Data excerpts
= Beginning of Section =
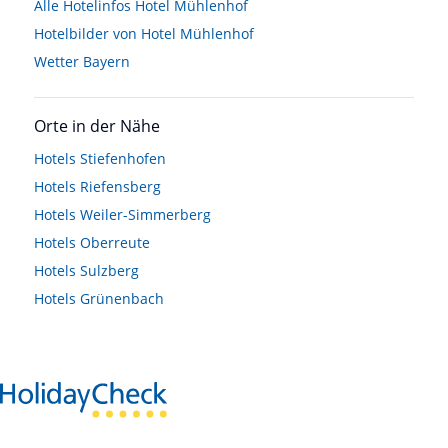
Alle Hotelinfos Hotel Mühlenhof
Hotelbilder von Hotel Mühlenhof
Wetter Bayern
Orte in der Nähe
Hotels
Stiefenhofen
Hotels
Riefensberg
Hotels
Weiler-Simmerberg
Hotels
Oberreute
Hotels
Sulzberg
Hotels
Grünenbach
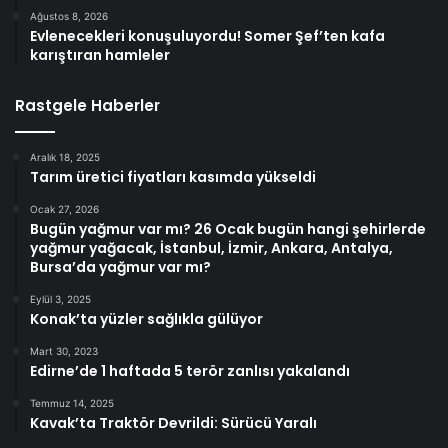
Ağustos 8, 2026
Evlenecekleri konuşuluyordu! Somer Şef’ten kafa
karıştıran hamleler
Rastgele Haberler
Aralık 18, 2025
Tarım üretici fiyatları kasımda yükseldi
Ocak 27, 2026
Bugün yağmur var mı? 26 Ocak bugün hangi şehirlerde
yağmur yağacak, İstanbul, İzmir, Ankara, Antalya,
Bursa’da yağmur var mı?
Eylül 3, 2025
​Konak’ta yüzler sağlıkla gülüyor
Mart 30, 2023
Edirne’de 1 haftada 5 terör zanlısı yakalandı
Temmuz 14, 2025
Kavak’ta Traktör Devrildi: Sürücü Yaralı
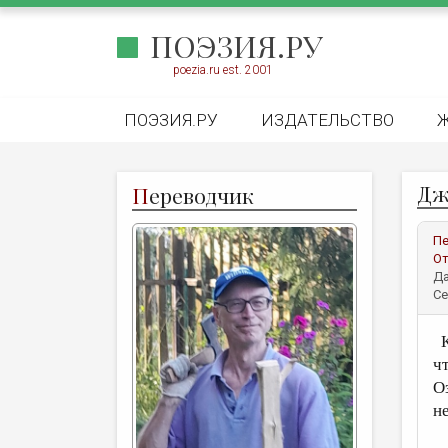
ПОЭЗИЯ.РУ
poezia.ru est. 2001
ПОЭЗИЯ.РУ
ИЗДАТЕЛЬСТВО
Дж
П
ереводчик
Пе
От
Да
Се
К
ч
Оз
н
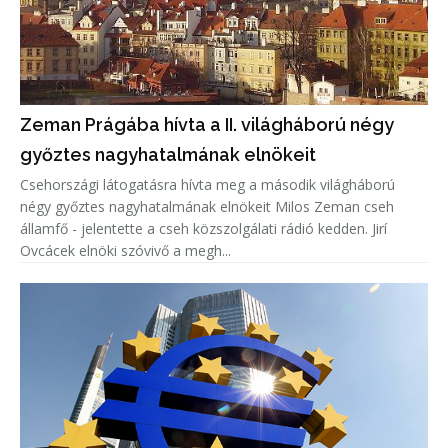
Zeman Prágába hívta a II. világháború négy
győztes nagyhatalmának elnökeit
Csehországi látogatásra hívta meg a második világháború
négy győztes nagyhatalmának elnökeit Milos Zeman cseh
államfő - jelentette a cseh közszolgálati rádió kedden. Jirí
Ovcácek elnöki szóvivő a megh...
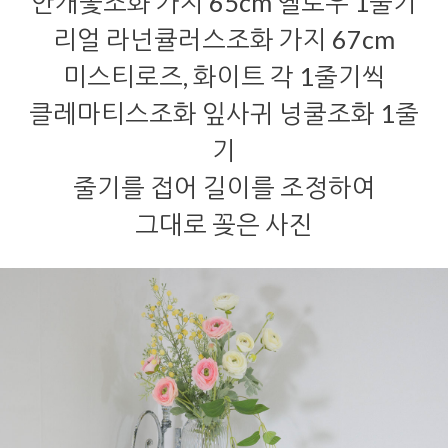
안개꽃조화 가지 65cm 옐로우 1줄기
리얼 라넌큘러스조화 가지 67cm
미스티로즈, 화이트 각 1줄기씩
클레마티스조화 잎사귀 넝쿨조화 1줄
기
줄기를 접어 길이를 조정하여
그대로 꽂은 사진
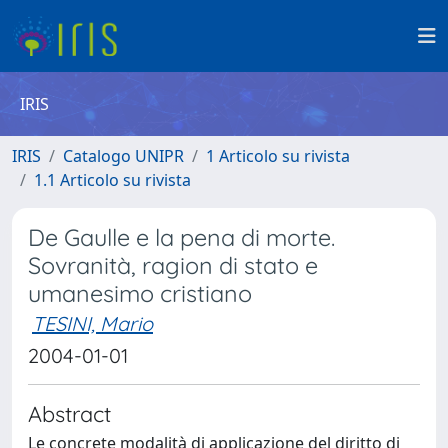
IRIS
IRIS
Catalogo UNIPR
1 Articolo su rivista
1.1 Articolo su rivista
De Gaulle e la pena di morte.
Sovranità, ragion di stato e
umanesimo cristiano
TESINI, Mario
2004-01-01
Abstract
Le concrete modalità di applicazione del diritto di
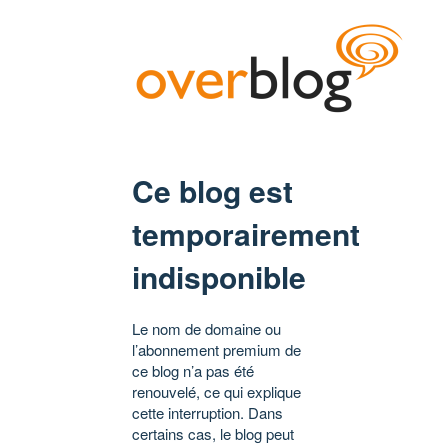
Ce blog est
temporairement
indisponible
Le nom de domaine ou
l’abonnement premium de
ce blog n’a pas été
renouvelé, ce qui explique
cette interruption. Dans
certains cas, le blog peut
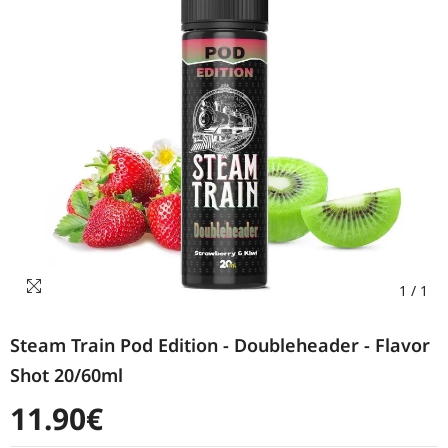
1
/
1
Steam Train Pod Edition - Doubleheader - Flavor
Shot 20/60ml
11.90€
= End of Section =
- WHAT IS EXPECTED: Report each line in the preceding entries that holds the string "hívta".

- RESPONSE AREA:
Zeman Prágába hívta a II. világháború négy
Csehországi látogatásra hívta meg a második világháború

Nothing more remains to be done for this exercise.